Comments on Output

• Most important output for RIMP2 and MPGRAD are of course MP2(+HF) energies (written standard output and additionally to file energy) and MP2(+HF) gradients (written to file gradient).
• In case of MP2 gradient calculations both modules also calculate the MP2 dipole moment from the MP2 density matrix (note, that in case of MPGRAD frozen core orbital specification is ignored for gradient calculations and thus for MP2 dipole moments).

Further output contains indications of the suitability of the (HF+MP2) treatment.

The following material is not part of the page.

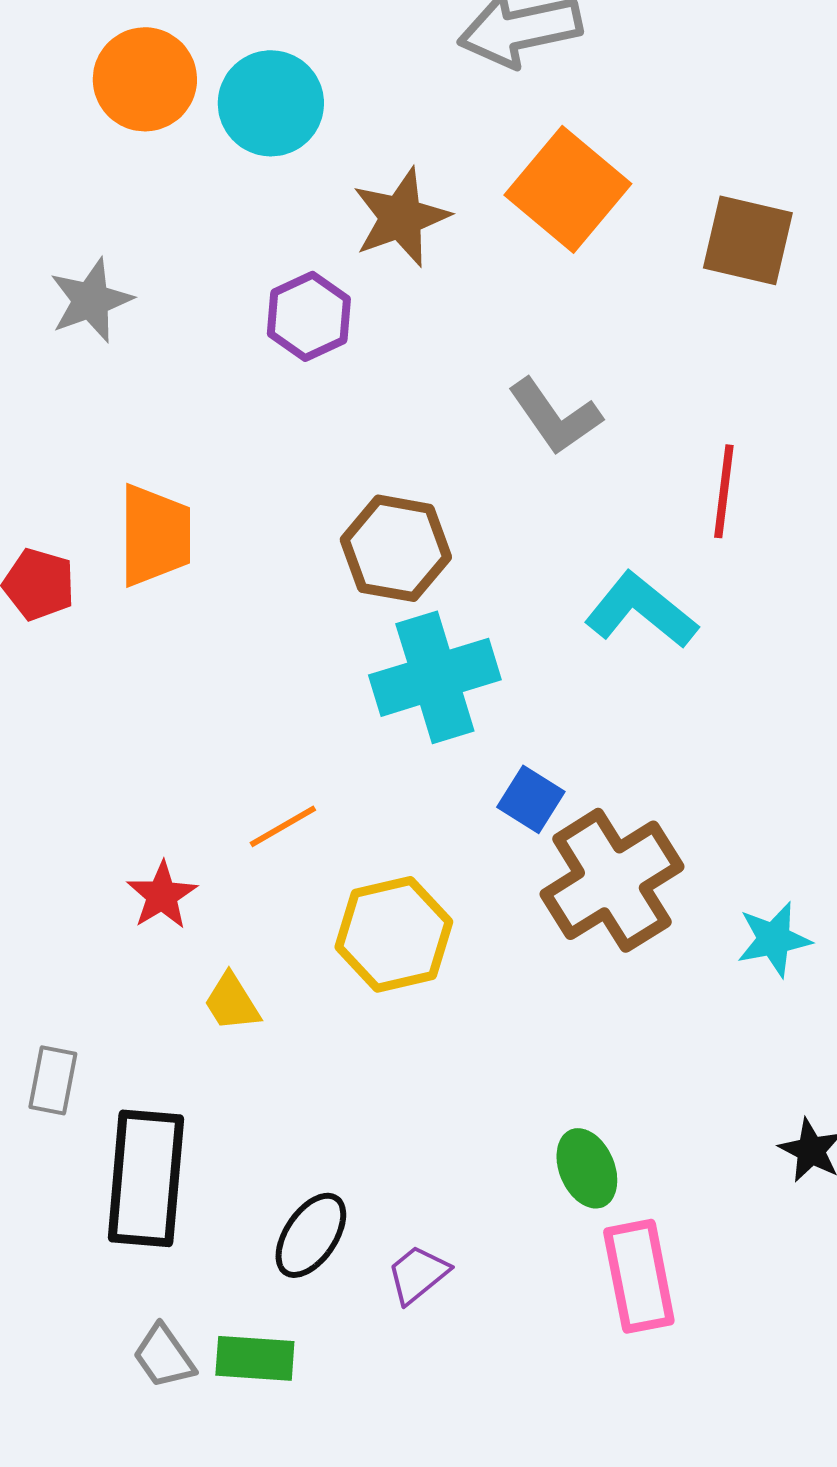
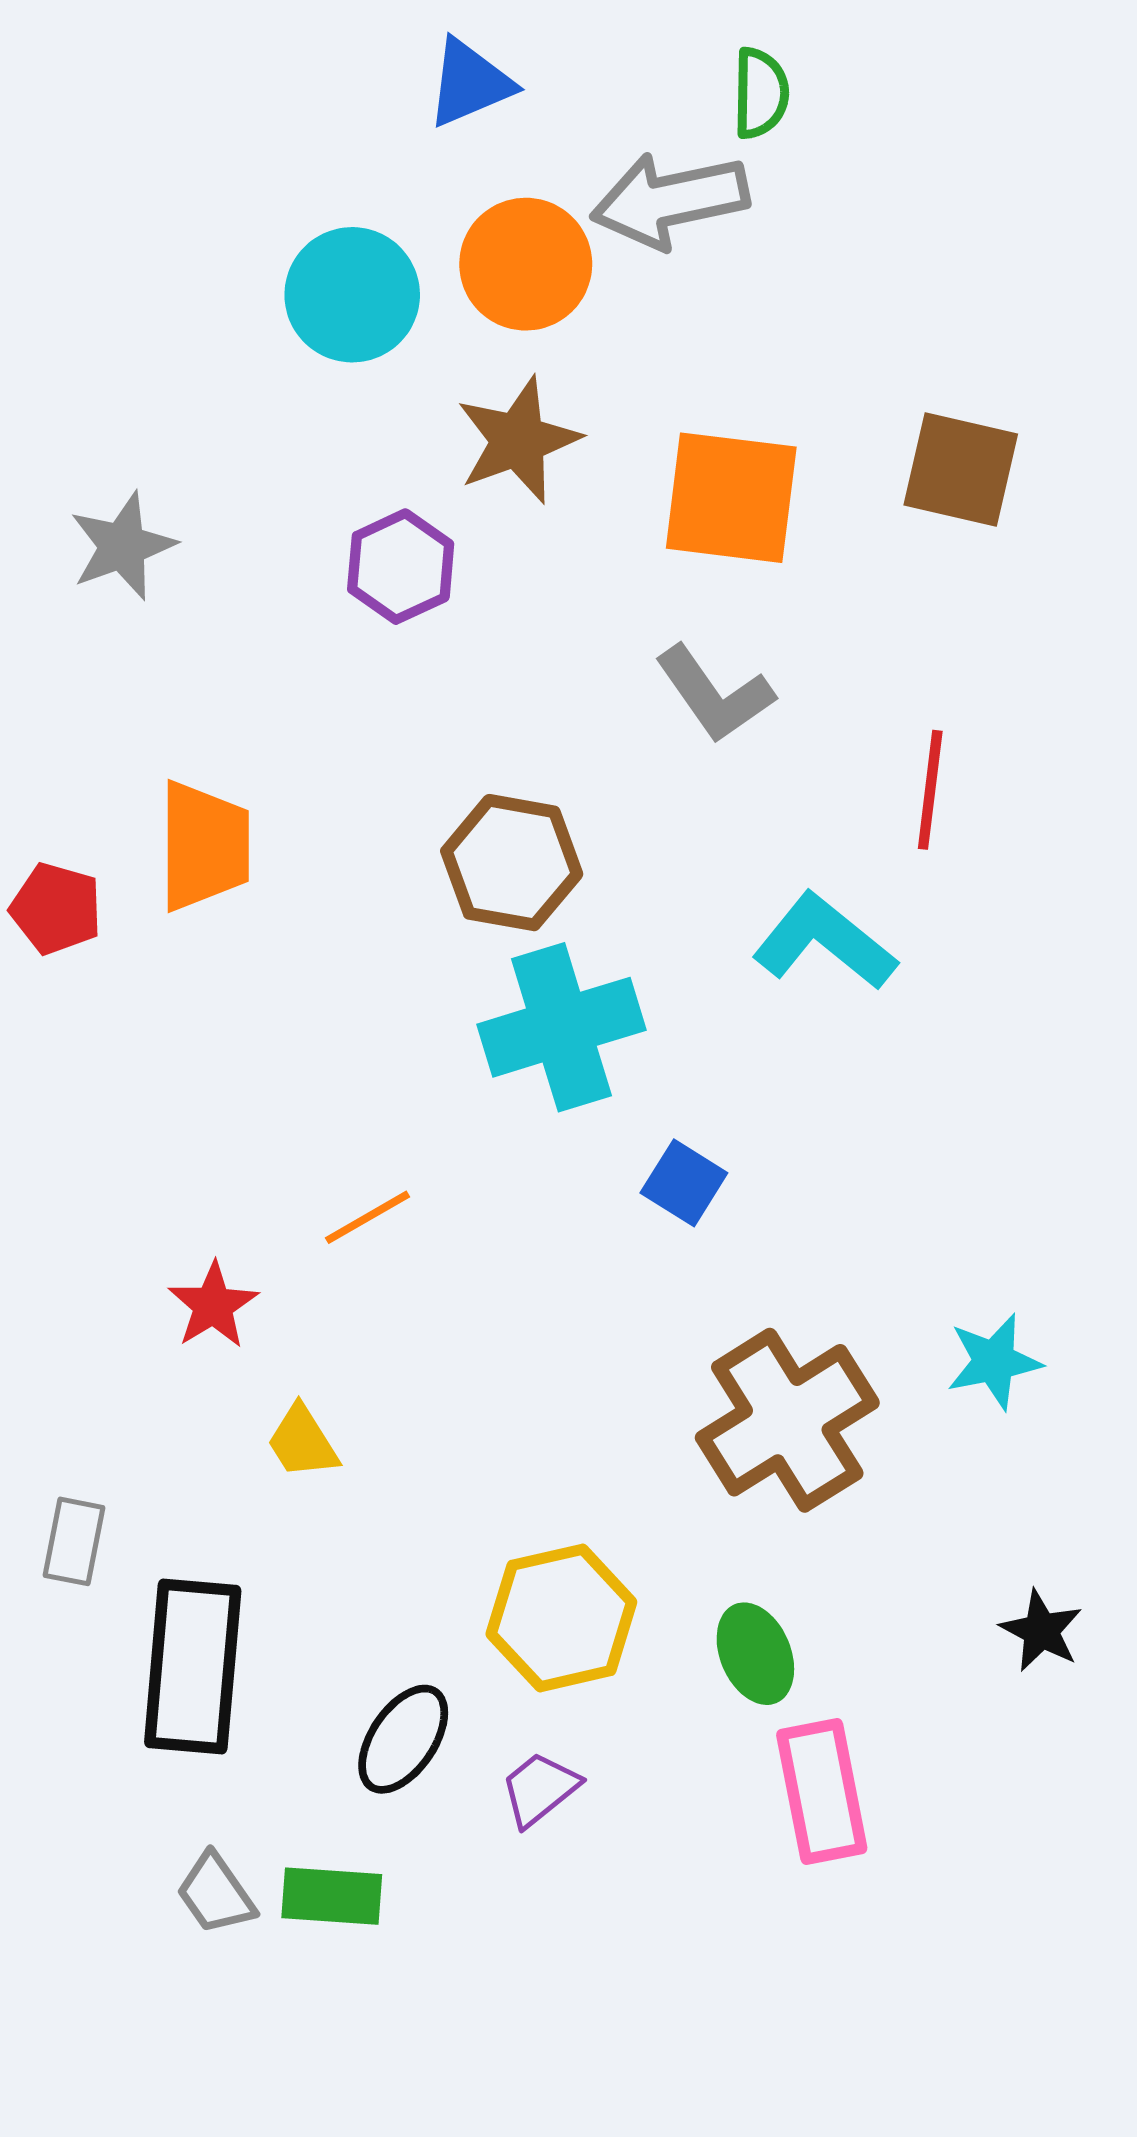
orange circle: (145, 79) -> (526, 264), moved
orange square: (568, 189) -> (731, 498), moved, turned -33
brown cross: (612, 880) -> (787, 1420), moved
yellow hexagon: (394, 934) -> (561, 1618), moved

• As discussed above, reliable (HF+MP2) results are in line with small MP2 corrections. The size of the MP2 correction is characterised by the t-amplitudes, as evident from the above equations. MPGRAD by default plots the five largest t-amplitudes as well as the five largest norms of t-amplitudes for fixed $i$ and $j$, RIMP2 does the same upon request, if $tplot is added to control file. More or less than five t-amplitudes will be plotted for $tplot n, where $n$ denotes the number of largest amplitudes to be plotted. It is up to the user to decide from these quantities, whether the (SCF+MP2) treatment is suited for the present problem or not. Unfortunately, it is not possible to define a threshold, which distinguishes a "good" and a "bad" MP2-case, but comparison of values for several similar calulations will yield some information. Example: the largest norm of t-amplitudes for the Cu-atom ( ${d^{10}s^1}$, "good" MP2-case) amounts to ca. 0.06, that of the Ni-atom (${d^8s^2}$, "bad" MP2 case) is ca. 0.14.
• A more descriptive criterion may be derived from the MP2 density matrix. The eigenvalues of this matrix reflect the changes in occupation numbers resulting from the MP2 treatment, compared to the SCF density matrix, where occupation numbers are either one (two for RHF) or zero. Small changes mean small corrections to HF and thus suitability of the (HF+MP2) method for the given problem. In case of gradient calculations RIMP2 displays by default the largest eigenvalue of the MP2 density matrix, i.e. the largest change in occupation numbers (in %). All eigenvalues are shown, if $mp2occ is added to the control file. For main group compounds largest changes in occupation numbers of ca. 5% or less are typical, for ${d^{10}}$ metal compounds somewhat higher values are tolerable.